Beware: inflation is starting to stir in the US

With US consumer prices up by 1.4% in the last year, concern about inflation is now everywhere.

US Federal Reserve Building
The US Federal Reserve is relaxed about inflation surpassing 2%
(Image credit: © Getty Images)

Investors are pencilling in higher inflation. US inflation expectations, as measured by the ten-year breakeven rate (the gap between the yield on the ten-year Treasury bond and the rate on its inflation-linked counterpart) recently went above 2% for the first time since 2018, says John Detrixhe for Quartz. That’s “not exactly Argentina-style hyperinflation”, but it marks a big increase since last March, when the breakeven rate slumped to 0.5%.

An inflationary spring

Renewed lockdowns mean that inflation remains subdued for the time being. The annual rate of consumer price inflation in the UK (CPI) is just 0.6%. In America consumer prices rose by 1.4% last month on a year before.

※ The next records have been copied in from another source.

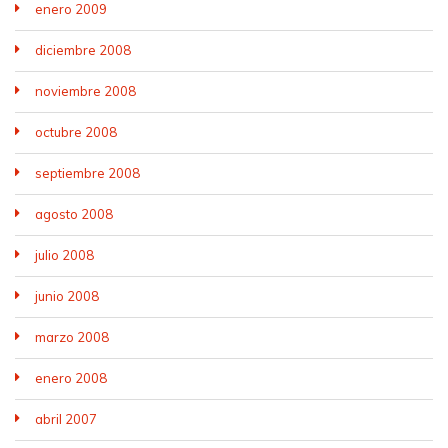
enero 2009
diciembre 2008
noviembre 2008
octubre 2008
septiembre 2008
agosto 2008
julio 2008
junio 2008
marzo 2008
enero 2008
abril 2007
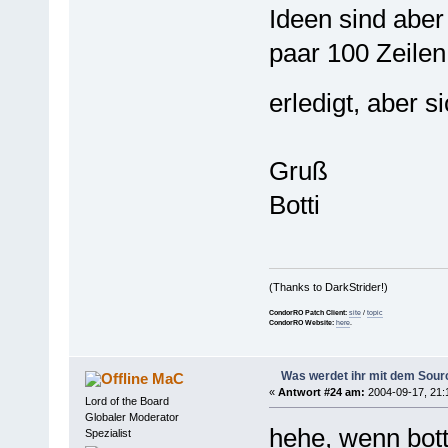
Ideen sind aber 
paar 100 Zeilen
erledigt, aber 
Gruß
Botti
(Thanks to DarkStrider!)
CondorRO Patch Client:
site
/
topic
CondorRO Website:
here
.
Was werdet ihr mit dem Sou
MaC
«
Antwort #24 am:
2004-09-17, 21:
Lord of the Board
Globaler Moderator
hehe, wenn bott
Spezialist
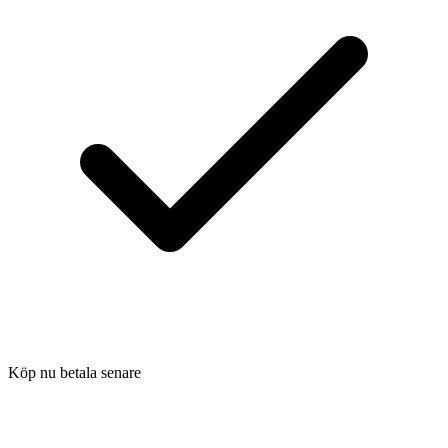
Köp nu betala senare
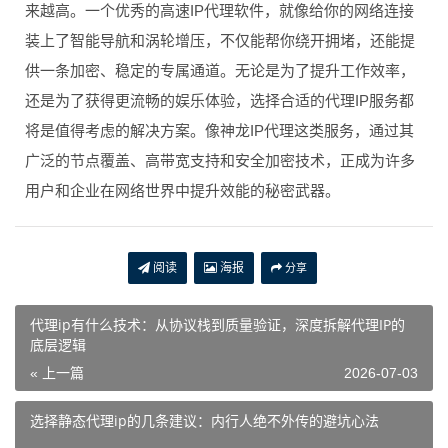
来越高。一个优秀的高速IP代理软件，就像给你的网络连接
装上了智能导航和涡轮增压，不仅能帮你绕开拥堵，还能提
供一条加密、稳定的专属通道。无论是为了提升工作效率，
还是为了获得更流畅的娱乐体验，选择合适的代理IP服务都
将是值得考虑的解决方案。像神龙IP代理这类服务，通过其
广泛的节点覆盖、高带宽支持和安全加密技术，正成为许多
用户和企业在网络世界中提升效能的秘密武器。
阅读
海报
分享
代理ip有什么技术：从协议栈到质量验证，深度拆解代理IP的
底层逻辑
« 上一篇
2026-07-03
选择静态代理ip的几条建议：内行人绝不外传的避坑心法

Nevertheless, concern about inflation is now apparent everywhere, from the bond market to business surveys, says Neil Irwin in The New York Times. The inflation numbers are bound to spike higher this spring because of statistical effects. Prices plunged when Covid-19 struck last year, so prices returning to normal will register as an inflationary leap in the year-on-year comparison.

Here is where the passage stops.